In August 1944, the SS set up a Neuengamme satellite camp for women in Boizenburg. 400 Jewish women from Hungary were transported from Auschwitz-Birkenau to Boizenburg. They had to work 12-hour shifts, day and night, for the company Thomsen & Co., producing and repairing parts for fighter planes and warships.
The Boizenburg satellite camp was probably evacuated on 28 April 1945 ahead of the advancing Allied troops. The women were forced to march in the direction of Neustadt-Glewe. On 2 May 1945, the prisoners were liberated near Groß-Laasch by the US Army.
The name of the commander of the Boizenburg satellite camp for women is not known.
August 1944 to 28 April 1945
400 Female Prisoners
Production of aircraft and ship parts
Thomsen & Co
The Elbbergmuseum and the memorial stone are located on old Bundesstraße 5 (A-road) near the former border checkpoint (coming from the direction of Lauenburg, turn right off of the new bypass before Boizenburg).
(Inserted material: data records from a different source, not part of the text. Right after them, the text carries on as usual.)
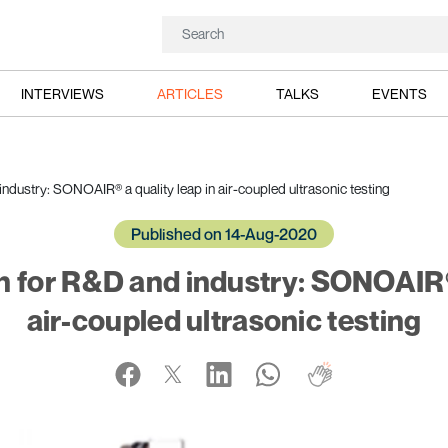
INTERVIEWS
ARTICLES
TALKS
EVENTS
ndustry: SONOAIR® a quality leap in air-coupled ultrasonic testing
Published on 14-Aug-2020
n for R&D and industry: SONOAIR® 
air-coupled ultrasonic testing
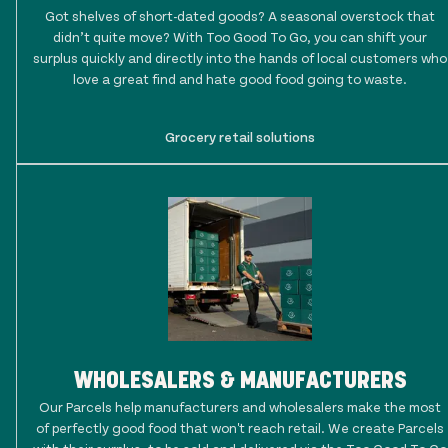
Got shelves of short-dated goods? A seasonal overstock that
didn’t quite move? With Too Good To Go, you can shift your
surplus quickly and directly into the hands of local customers who
love a great find and hate good food going to waste.
Grocery retail solutions
WHOLESALERS & MANUFACTURERS
Our Parcels help manufacturers and wholesalers make the most
of perfectly good food that won't reach retail. We create Parcels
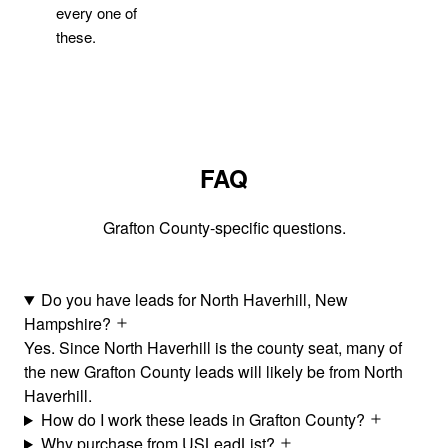
every one of
these.
FAQ
Grafton County-specific questions.
Do you have leads for North Haverhill, New
Hampshire?
Yes. Since North Haverhill is the county seat, many of
the new Grafton County leads will likely be from North
Haverhill.
How do I work these leads in Grafton County?
Why purchase from USLeadList?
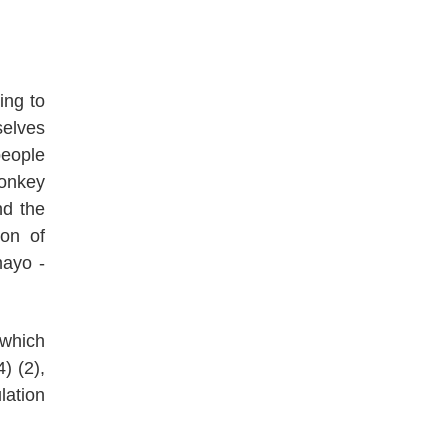
ing to
elves
people
monkey
nd the
ion of
mayo -
 which
) (2),
lation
Directions by public transportation: Take bus 315 (Boizenburg–Lauenburg) to the "Vier" stop.
Opening hours of the Elbbergmuseum: April–September, Sat. and Sun. 1:00 p.m.–4:00 p.m. or by appointment through the Heimatmuseum Boizenburg, Tel.: +49 (0) 38847 - 62665.
On 3 October 1969, a monument designed by G. Zecher was dedicated at a site down from the former camp grounds. The monument is made of stones and features an offering bowl and an inscription. In the early 1990s, the kitchen hut on the camp grounds, which was still in its original state, was placed under a preservation order. Since 2000, this hut has housed the Elbbergmuseum Boizenburg. An exhibition in the front part of the building informs visitors about the history of the satellite camp through pictures, texts, a model of the camp and a few original artefacts. The back part of the building contains an exhibition on the border control facilities of the former GDR.